All in all, you can make some really great models from card, but I would be cautious about having them outdoors. In many respects plastics and card can be used interchangeably, and the latter would last longer.
I hope this helps,
Peter
-|----|- Peter D. Verheyen-|----|- verheyen@philobiblon.com -|----|- http://www.philobiblon.com/eisenbahn -|----|- http://papphausen.blogspot.com/-|----|- http://www.youtube.com/user/papphausen2
A very informative post, Peter; I had forgotten about mat board. A long time ago, I built some HO kits and was not familiar with the art of framing pictures; looking back I suspect that the kits used mat board. They turned out very nicely but have been stored now for some time.
Always have been suspicious of plastics. I don't smoke but the inside glass surfaces of my automobiles sure looked like I did. They would get fogged from the solvents leaking out from the plastic components of the car. The 1939 Nash my brother sold me in 1949 had plastic knobs on choke, heater, etc., and one by one they disintegrated into chunks of plastic and dust.

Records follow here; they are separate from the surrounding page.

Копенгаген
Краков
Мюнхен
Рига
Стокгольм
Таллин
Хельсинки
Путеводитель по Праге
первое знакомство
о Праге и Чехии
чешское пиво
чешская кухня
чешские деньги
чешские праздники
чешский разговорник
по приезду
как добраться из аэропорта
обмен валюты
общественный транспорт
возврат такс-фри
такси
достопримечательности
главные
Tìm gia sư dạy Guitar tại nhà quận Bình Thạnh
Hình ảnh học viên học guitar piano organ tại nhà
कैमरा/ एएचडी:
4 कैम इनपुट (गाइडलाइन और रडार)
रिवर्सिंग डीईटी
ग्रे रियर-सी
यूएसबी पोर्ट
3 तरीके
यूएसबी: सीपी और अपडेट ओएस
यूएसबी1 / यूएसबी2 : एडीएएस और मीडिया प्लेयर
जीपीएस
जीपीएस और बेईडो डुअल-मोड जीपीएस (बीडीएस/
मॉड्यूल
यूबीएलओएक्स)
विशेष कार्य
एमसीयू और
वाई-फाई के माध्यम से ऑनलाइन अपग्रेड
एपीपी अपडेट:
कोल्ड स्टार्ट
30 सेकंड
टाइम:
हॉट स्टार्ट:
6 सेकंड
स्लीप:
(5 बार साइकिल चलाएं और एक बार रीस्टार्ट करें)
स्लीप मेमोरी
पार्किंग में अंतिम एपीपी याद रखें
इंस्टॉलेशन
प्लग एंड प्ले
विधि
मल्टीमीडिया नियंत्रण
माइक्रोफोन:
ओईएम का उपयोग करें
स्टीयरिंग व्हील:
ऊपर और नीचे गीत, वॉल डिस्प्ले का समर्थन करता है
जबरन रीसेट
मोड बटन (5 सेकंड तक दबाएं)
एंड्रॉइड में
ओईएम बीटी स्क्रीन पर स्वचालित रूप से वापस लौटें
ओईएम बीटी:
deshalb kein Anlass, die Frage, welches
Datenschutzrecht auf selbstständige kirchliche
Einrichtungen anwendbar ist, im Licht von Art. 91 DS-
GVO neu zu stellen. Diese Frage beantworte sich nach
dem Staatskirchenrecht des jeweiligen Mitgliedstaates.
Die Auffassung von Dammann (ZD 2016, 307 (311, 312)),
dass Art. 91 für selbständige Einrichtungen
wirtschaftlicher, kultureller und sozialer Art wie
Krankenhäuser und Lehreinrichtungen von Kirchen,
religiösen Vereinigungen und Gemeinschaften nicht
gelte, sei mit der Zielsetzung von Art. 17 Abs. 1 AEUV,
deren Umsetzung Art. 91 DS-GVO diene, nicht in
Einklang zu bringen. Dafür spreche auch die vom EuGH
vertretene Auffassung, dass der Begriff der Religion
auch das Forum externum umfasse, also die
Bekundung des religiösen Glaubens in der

Go down to your local Staples or Office Depot and sniff around in the specialty stuff. The stuff you use in your computer printer is probably around 20 pound paper, whilst card stock is usually 110 pound or so. I'd suspect it got it's name from being the material that things like business cards, those old tags with strings that mom would write your name and address on when you went on a distant trip and tie on your buttonhole when you were little, and the like.
I'd say that resin or anything you could use to seal it from moisture should work. How bout rattle can clear lacquer???